The fight between Michigan and Enbridge ended up in court and, after mediation failed last month, Ottawa invoked the Transit Pipelines treaty – the one drawn up to ship Alaskan natural gas south. The treaty’s wording calls for “uninterrupted transmission” of oil or gas starting in one country and going to that same country while passing through the other.
The first step is diplomatic negotiation. Binding arbitration could follow. A win is not assured.
Canada’s national interest is once again snarled in the web of American politics. Blocking a planned pipeline such as Keystone XL was bad enough. Threatening to close a decades-old link that delivers a key supply of oil to Ontario and Quebec is much more hostile.

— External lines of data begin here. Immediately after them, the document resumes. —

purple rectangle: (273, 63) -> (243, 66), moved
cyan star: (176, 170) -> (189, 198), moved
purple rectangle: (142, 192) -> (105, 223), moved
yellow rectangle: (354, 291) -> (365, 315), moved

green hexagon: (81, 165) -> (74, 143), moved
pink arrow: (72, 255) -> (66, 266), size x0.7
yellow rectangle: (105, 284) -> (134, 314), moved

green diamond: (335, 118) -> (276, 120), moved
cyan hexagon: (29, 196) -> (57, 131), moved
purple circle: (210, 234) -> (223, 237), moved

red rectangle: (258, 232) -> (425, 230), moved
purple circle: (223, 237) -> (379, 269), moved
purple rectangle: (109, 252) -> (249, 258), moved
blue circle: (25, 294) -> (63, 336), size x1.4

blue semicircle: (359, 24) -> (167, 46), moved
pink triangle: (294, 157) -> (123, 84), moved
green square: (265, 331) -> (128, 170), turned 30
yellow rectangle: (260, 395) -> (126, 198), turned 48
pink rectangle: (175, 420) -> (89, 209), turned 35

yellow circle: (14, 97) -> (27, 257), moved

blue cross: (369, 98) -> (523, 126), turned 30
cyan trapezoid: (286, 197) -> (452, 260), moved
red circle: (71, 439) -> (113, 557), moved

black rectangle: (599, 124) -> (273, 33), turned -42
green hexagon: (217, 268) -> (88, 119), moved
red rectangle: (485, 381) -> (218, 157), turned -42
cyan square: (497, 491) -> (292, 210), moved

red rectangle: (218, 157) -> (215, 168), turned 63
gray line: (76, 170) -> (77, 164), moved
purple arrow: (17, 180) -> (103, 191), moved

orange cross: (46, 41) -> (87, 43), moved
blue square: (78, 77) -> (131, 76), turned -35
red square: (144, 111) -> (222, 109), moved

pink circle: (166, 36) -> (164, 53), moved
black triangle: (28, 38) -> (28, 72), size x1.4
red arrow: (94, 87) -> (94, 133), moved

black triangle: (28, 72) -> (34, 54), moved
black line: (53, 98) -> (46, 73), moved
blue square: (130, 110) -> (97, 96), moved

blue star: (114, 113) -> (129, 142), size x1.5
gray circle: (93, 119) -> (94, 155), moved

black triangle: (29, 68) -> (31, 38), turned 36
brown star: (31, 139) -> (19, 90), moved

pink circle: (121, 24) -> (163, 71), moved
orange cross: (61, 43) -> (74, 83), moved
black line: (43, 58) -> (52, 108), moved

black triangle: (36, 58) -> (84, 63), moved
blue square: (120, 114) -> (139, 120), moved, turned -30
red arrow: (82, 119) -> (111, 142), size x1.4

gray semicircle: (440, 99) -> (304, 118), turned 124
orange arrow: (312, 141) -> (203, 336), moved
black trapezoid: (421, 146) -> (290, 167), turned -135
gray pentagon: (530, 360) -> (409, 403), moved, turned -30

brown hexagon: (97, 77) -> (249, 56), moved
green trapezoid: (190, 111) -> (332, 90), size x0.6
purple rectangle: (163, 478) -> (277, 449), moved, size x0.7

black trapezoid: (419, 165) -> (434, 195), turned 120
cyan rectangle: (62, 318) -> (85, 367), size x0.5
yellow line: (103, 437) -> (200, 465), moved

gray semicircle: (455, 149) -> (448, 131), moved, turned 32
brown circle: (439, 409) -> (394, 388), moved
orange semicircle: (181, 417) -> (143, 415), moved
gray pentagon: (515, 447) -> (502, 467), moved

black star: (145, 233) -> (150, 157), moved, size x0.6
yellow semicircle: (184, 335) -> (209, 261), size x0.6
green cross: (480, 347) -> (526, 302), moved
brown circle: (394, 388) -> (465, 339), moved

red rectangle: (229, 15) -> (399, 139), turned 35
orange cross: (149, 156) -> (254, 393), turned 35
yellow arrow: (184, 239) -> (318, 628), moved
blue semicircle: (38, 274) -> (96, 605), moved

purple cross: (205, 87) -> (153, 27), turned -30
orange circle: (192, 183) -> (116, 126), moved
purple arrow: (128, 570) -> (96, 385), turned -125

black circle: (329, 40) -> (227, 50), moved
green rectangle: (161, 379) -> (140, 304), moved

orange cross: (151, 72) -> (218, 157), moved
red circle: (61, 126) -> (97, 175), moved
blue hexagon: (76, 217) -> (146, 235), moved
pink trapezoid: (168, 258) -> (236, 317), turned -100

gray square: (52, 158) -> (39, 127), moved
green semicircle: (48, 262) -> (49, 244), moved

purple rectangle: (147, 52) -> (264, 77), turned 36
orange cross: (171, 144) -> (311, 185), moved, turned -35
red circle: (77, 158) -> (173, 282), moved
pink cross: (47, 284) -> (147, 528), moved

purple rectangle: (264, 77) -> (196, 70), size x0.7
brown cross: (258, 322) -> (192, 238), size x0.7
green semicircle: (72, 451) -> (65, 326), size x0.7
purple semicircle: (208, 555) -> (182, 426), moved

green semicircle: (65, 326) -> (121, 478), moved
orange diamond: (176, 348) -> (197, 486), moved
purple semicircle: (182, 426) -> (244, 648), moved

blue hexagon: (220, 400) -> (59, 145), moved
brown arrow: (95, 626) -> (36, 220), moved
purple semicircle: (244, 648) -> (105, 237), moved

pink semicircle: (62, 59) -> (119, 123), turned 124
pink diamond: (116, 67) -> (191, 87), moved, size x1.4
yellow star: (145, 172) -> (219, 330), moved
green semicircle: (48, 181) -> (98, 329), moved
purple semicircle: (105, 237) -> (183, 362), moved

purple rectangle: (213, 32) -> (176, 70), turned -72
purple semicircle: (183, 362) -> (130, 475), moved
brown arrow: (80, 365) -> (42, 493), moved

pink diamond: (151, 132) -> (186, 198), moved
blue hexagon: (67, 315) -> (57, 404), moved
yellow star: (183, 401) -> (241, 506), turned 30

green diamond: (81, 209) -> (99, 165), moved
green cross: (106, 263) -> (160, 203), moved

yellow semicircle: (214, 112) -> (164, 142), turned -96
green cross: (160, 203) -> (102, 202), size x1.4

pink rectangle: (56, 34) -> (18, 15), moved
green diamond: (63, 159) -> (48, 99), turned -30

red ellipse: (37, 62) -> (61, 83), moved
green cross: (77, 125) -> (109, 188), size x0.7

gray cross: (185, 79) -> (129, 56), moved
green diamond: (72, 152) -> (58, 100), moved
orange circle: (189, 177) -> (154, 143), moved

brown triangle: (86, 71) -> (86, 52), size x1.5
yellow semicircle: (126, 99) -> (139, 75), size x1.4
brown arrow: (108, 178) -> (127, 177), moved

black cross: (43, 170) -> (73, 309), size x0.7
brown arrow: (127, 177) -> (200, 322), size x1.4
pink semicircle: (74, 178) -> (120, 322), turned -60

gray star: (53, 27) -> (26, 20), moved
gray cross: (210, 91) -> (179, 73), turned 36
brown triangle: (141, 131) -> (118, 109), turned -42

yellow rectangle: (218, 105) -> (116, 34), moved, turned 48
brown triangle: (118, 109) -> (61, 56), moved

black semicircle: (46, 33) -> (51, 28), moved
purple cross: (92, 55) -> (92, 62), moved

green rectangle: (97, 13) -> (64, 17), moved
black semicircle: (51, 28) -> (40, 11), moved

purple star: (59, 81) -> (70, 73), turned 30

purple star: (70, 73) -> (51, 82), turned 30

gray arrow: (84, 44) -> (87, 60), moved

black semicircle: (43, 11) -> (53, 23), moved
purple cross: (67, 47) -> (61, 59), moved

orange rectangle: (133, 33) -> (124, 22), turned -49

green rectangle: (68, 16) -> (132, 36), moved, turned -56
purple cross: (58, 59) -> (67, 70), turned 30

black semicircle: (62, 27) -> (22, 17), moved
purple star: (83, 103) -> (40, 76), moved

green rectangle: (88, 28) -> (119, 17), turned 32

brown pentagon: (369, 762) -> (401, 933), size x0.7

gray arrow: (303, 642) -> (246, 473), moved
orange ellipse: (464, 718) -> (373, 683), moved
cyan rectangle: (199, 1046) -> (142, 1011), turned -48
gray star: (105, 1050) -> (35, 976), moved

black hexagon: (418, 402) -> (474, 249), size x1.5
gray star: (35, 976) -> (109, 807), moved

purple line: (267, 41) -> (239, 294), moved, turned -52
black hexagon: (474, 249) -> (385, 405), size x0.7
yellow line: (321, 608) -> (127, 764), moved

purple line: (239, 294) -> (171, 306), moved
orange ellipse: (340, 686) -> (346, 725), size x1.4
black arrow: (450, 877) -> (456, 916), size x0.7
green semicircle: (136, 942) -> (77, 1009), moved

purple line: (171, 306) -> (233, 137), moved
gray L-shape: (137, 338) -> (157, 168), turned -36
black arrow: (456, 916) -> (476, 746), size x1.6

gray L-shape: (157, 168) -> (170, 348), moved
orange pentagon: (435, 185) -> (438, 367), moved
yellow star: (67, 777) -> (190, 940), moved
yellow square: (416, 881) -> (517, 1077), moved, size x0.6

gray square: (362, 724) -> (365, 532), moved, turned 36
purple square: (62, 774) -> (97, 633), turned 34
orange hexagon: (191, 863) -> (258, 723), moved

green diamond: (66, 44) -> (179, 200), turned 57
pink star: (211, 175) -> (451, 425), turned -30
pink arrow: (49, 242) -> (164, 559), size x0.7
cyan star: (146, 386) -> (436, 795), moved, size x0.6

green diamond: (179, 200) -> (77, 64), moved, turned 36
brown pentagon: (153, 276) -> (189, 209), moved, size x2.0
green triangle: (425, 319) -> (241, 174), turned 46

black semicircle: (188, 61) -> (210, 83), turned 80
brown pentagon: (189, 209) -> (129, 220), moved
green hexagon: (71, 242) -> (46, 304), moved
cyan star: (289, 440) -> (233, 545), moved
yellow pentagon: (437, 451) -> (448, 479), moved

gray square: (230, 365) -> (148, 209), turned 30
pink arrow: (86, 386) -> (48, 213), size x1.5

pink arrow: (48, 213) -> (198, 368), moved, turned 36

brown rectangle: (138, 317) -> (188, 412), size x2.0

The Biden administration would prefer to ignore Ms. Whitmer’s gambit; a close ally of the President, she seeks re-election next year. For her, opposing Line 5 delivers political returns, with costs borne by Canada.
It’s true that the world is entering an energy transition to lower carbon emissions. But it’s called a transition for a reason: Neither Canada nor the U.S. is in a position to go cold turkey on fossil fuels. This month, the price for a barrel of oil has spiked toward US$80, as a recovering global economy meets constrained supply. Natural gas prices have had an even more rapid run-up. Both stoke inflation.
The fuels in Line 5, and in scores of other pipelines criss-crossing North America, will some day be a lot less important. But that day is in the future. Right now, Line 5 matters to the lives of millions of people, and to Canada’s economy.
If the pipeline were to be blocked, oil would still move from Western Canada, though by more circuitous routes, such as rail. Canada might also end up importing more oil from abroad – possibly from the U.S.
In Michigan, Ms. Whitmer has made her political calculation. She’s not trying to shut down her state’s only oil refinery, in Detroit. She’s not against the building of gas-guzzling F-150s at Ford’s Dearborn Truck Plant, nor is she aiming to raise the price Michiganders pay for gasoline. She’s simply making as much noise as possible about a pipeline whose closing would mostly affect people who are not her constituents.
All of which leaves Canada in a difficult place – having to rely on an old, dusty and never-used treaty to get Washington’s attention.